Now I'll try putting a higher load on it (HD, Graphics card and perhaps DOS card...).

 

BadGoldEagle

Well-known member
Seems like I'm starting a monologue here...

Anyway, the /PFW wire is indeed getting around 5V (4.4V in my case. FYI, the ATXs work by shorting the green Pwr_ON wire to ground, i.e. the other way round). The soft power circuitry must be using the 5V trickle line but the latter isn't directly connected to the /PFW line when the Mac turns on. It must rather be using the standard 5V line once powered on.

I shorted the blue (5V trickle) and white (/PFW) wires and the power supply was able to start without it being connected to the logic board. So that's at least a good thing. This time, like an ATX, it doesn't need any load to power itself on. Plus when it's powered that way the PSU doesn't reset itself anymore, because all the other rails (-12V, +12V and 5V trickle) are working perfectly fine. However, I am getting absolutely nothing on the 5V rail. ZERO, NADA. Again, that's 'somewhat' good news, as I used to think the PSU was shutting itself off due to a serious problem (shorts etc...). As it turns out, it's just because the /PFW line isn't powered correctly. 

So the problem resides within the 5V rail. I'd say it's more capacitor related as I did wait about 20 hours since yesterday to test it again and it was still in the endless reset loop. But yesterday, after a few of weeks of rest, it worked fine for a while until I started loading it. If heat or a bad joint had been the culprit, it would have had plenty of time to cool down... But again, I only chose Nichicons and all of them were rated way higher than the originals. So IDK.
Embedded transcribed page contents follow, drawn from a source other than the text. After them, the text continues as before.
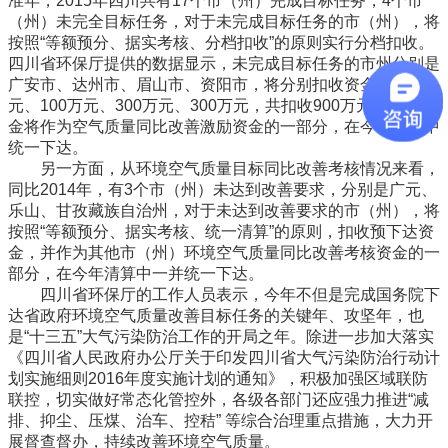
准年，2015年四川共有17个市（州）完成目标任务，4个市
（州）未完全目标任务，对于未完成目标任务的市（州），将
按照“等额预分、据实考核、分档扣收”的原则实行分档扣收。
四川省环保厅提供的数据显示，未完成目标任务的市州分别是
广安市、达州市、眉山市、资阳市，将分别扣收资金200万
元、100万元、300万元、300万元，共扣收900万元，这笔资
金将作为空气质量同比改善激励资金的一部分，在今年清算中
统一下达。
另一方面，从环境空气质量目标同比改善考核情况来看，
同比2014年，有3个市（州）未达到改善要求，分别是广元、
乐山、甘孜藏族自治州，对于未达到改善要求的市（州），将
按照“等额预分、据实考核、统一清算”的原则，扣收预下达资
金，并作为其他市（州）环境空气质量同比改善考核资金的一
部分，在今年清算中一并统一下达。
四川省环保厅的工作人员表示，今年不但是完成国务院下
达省政府环境空气质量改善目标任务的关键年、攻坚年，也
是“十三五”大气污染防治工作的开局之年。除进一步加大落实
《四川省人民政府办公厅关于印发四川省大气污染防治行动计
划实施细则2016年度实施计划的通知》，积极加强区域联防
联控，切实做好常态化管控外，各级各部门还应强力推进“减
排、抑尘、压煤、治车、控秸” 等综合治理重点措施，大力开
展督查督办，持续改善环境空气质量。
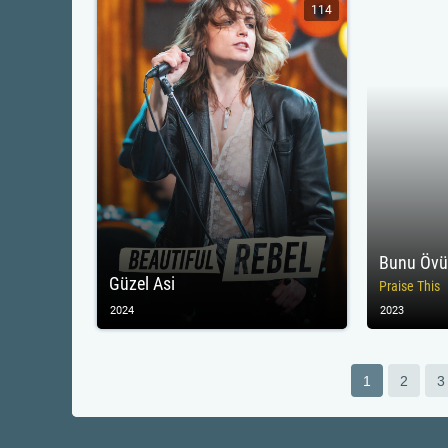
114
Bunu Öv
Güzel Asi
Praise This
2024
2023
1
2
3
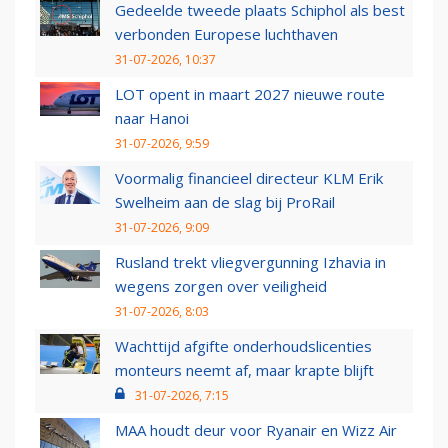
Gedeelde tweede plaats Schiphol als best
verbonden Europese luchthaven
31-07-2026, 10:37
LOT opent in maart 2027 nieuwe route
naar Hanoi
31-07-2026, 9:59
Voormalig financieel directeur KLM Erik
Swelheim aan de slag bij ProRail
31-07-2026, 9:09
Rusland trekt vliegvergunning Izhavia in
wegens zorgen over veiligheid
31-07-2026, 8:03
Wachttijd afgifte onderhoudslicenties
monteurs neemt af, maar krapte blijft
31-07-2026, 7:15
MAA houdt deur voor Ryanair en Wizz Air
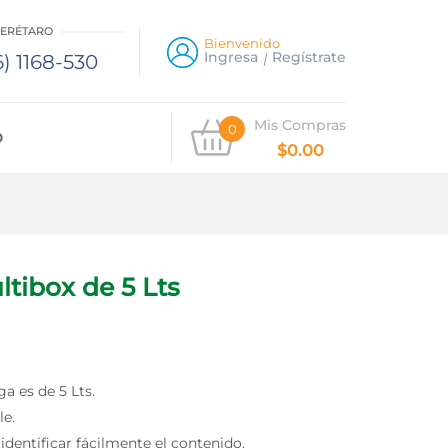
UERÉTARO
Bienvenido
Ingresa
Regístrate
) 1168-530
Mis Compras
0
O
$
0.00
ltibox de 5 Lts
a es de 5 Lts.
le.
dentificar fácilmente el contenido.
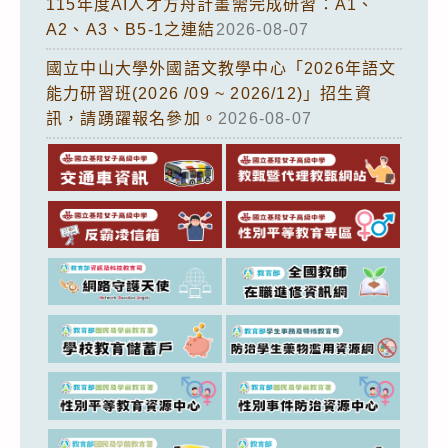
115年度AI人才方舟計畫需完成研習：A1、
A2、A3、B5-1之連結
2026-08-07
國立中山大學外國語文教學中心「2026年語文
能力研習班(2026 /09 ~ 2026/12)」招生資
訊，請踴躍報名參加。
2026-08-07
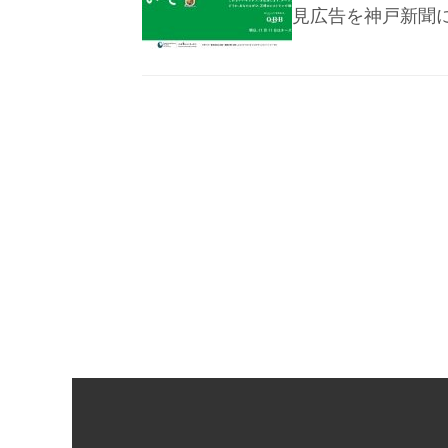
見広告を神戸新聞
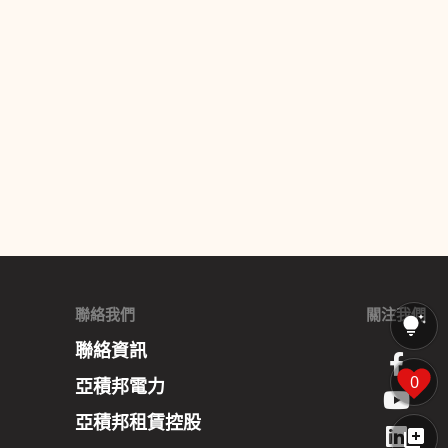
聯絡我們
關注我們
聯絡資訊
0
亞積邦電力
亞積邦租賃控股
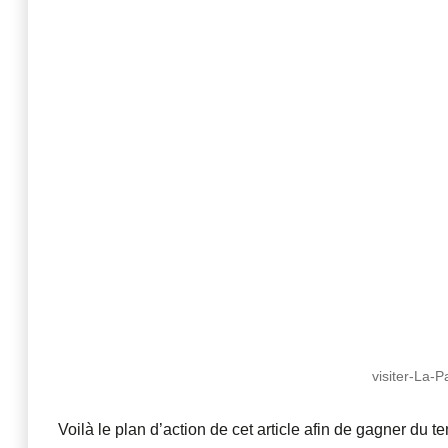
visiter-La-
Voilà le plan d’action de cet article afin de gagner du t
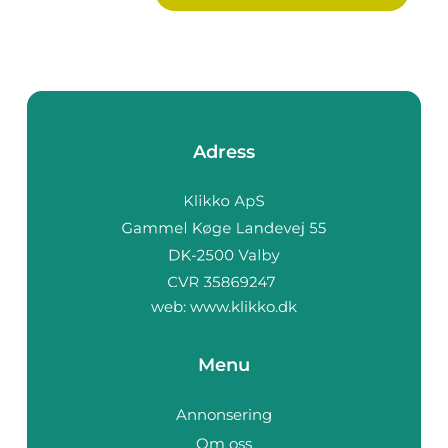
Adress
web:
www.klikko.dk
Menu
Annonsering
Om oss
Problem is nearly off my hands. I'll give the PSU to a professional (again, I don't have the time to troubleshoot more) and report back when it's done. 

 

BadGoldEagle

Well-known member
I've had to find another workshop as the first one wasn't really interested. The second one I've found is great though. This guy services industrial grade PSUs but he's also a 'Funk' collector (ie radios, TVs, talkie walkies, CB etc.) and an Apple aficionado. He worked on a few Lisas and has a Powerbook 190. TBH, we chatted more about those than about the actual repair...

If he can fix it, he'll even do a 24h stress test. I'll update you guys as soon as I hear from him.